Motorcycling16 Mar 2008 10:08 pm

(Archived – original posting 4/21/06)

All’s good.  Let’s get that clear right up front, all’s good.  No crashing.  Whew.  I was starting to think the monkey was crazy-glued to my back.

A week and a day after our ZoomZoom trackday at Sears, here we are back at Sears again but with Keigwins At The Track. Francisco and I got to the track shortly before the rider’s meeting began and since the bikes were already mostly prepped, there wasn’t a whole lot to do after the meeting. I don’t know if it was due to the suspected afternoon showers or what but for the first time I can remember, Lance omitted the morning track initiation laps.  Even the 1st-timers to Sears had to settle for tackling down an instructor and asking them for some lead-around laps.  Looks like there were no issues with that though.  Oh, also Lance had said in the interest of maximizing track time, any incidents that left bikes stranded (be it a crash or running out of gas) meant your bike stayed out there till either lunch or end of day, no closing track down for the crash truck to roll.  That’s incentive not to crash or run out of gas; half your riding day could go up in smoke.

Between the ZZ day and this KOTT day, Francisco got some nice sticky Michelins installed (well I did the install, at 6-freakin-a.m. Thursday) but since they were new he was real tentative.  I was really hesitant to mention to him that last week I had brand new Bridgestones on the FZR and was hustling by lap 4; I didn’t want him to end up on his ear and then be looking at me cross-eyed.

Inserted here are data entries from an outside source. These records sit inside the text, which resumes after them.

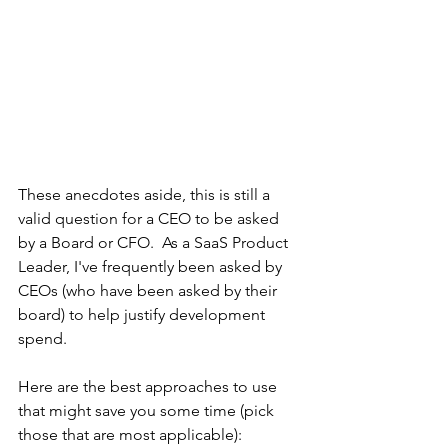
These anecdotes aside, this is still a 
valid question for a CEO to be asked 
by a Board or CFO.
As a SaaS Product 
Leader, I've frequently been asked by 
CEOs (who have been asked by their 
board) to help justify development 
spend. 
Here are the best approaches to use 
that might save you some time (pick 
those that are most applicable):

I spent the vast majority of the day following Francisco.  I frankly was a little tentative from the previous week and having self-doubts.  Also I had Metzeler MEZ1 tires (not the stickiest) on the Duc and didn’t know a tire pressure to work with.  Plus dumping the FZR was one thing, dumping the 996 was a nightmare of a thought.  So I 1) called Metzeler and left tech support a voicemail (they never called back), 2) used the 10% pressure increase rule for the rest of the day.  All things considered, the tires performed admirably at our pace.  Only once, getting into 3a a little hotter than expected and loading the front end did the front give the slightest vague feeling of a little drift, no other issues.

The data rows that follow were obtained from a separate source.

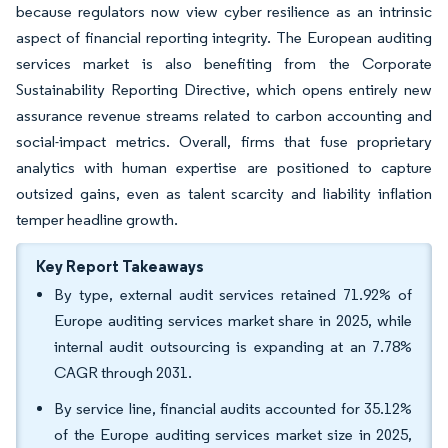
because regulators now view cyber resilience as an intrinsic
aspect of financial reporting integrity. The European auditing
services market is also benefiting from the Corporate
Sustainability Reporting Directive, which opens entirely new
assurance revenue streams related to carbon accounting and
social-impact metrics. Overall, firms that fuse proprietary
analytics with human expertise are positioned to capture
outsized gains, even as talent scarcity and liability inflation
temper headline growth.
Key Report Takeaways
By type, external audit services retained 71.92% of
Europe auditing services market share in 2025, while
internal audit outsourcing is expanding at an 7.78%
CAGR through 2031.
By service line, financial audits accounted for 35.12%
of the Europe auditing services market size in 2025,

Gotta say at this point that the new R6 hustles once spooled up.  Francisco matched me a few times out of the carousel up toward T7 and ticked off some GSXR rider a couple times; the guy was held up by Francisco in the turns but Francisco had the ponies to keep him behind on the straights.  Eventually the guy got around via a turn and moved off.  It was kinda funny for me to watch.  But yeah that bike is fast.  I am really starting to like the Raven color R6.

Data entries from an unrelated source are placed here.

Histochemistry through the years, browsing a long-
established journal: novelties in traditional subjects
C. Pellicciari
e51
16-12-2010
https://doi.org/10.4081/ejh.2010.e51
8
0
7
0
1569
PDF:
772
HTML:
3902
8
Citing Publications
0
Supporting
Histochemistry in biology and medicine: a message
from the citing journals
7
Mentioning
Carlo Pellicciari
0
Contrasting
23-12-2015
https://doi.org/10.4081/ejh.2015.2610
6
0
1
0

We made friendly with the guys pitted next to us, two Philipino guys (one Aprilia Mille and one GSXR1000 with Ben Spies replica bodywork and tire warmers and …) and a black guy (yellow 748 with Infostrada replica bodywork).  They turned out to be really cool and we took some pictures together and chatted a lot.  The guy with the GSXR brought his wife and two young daughters, it was cool to see them hanging with him and his buddies, and walking around and ……  Francisco and I wanted to ride with them but they were in B2 and we were B1 (there was an A group and two B groups that day, no C group.  K@TT was at max capacity)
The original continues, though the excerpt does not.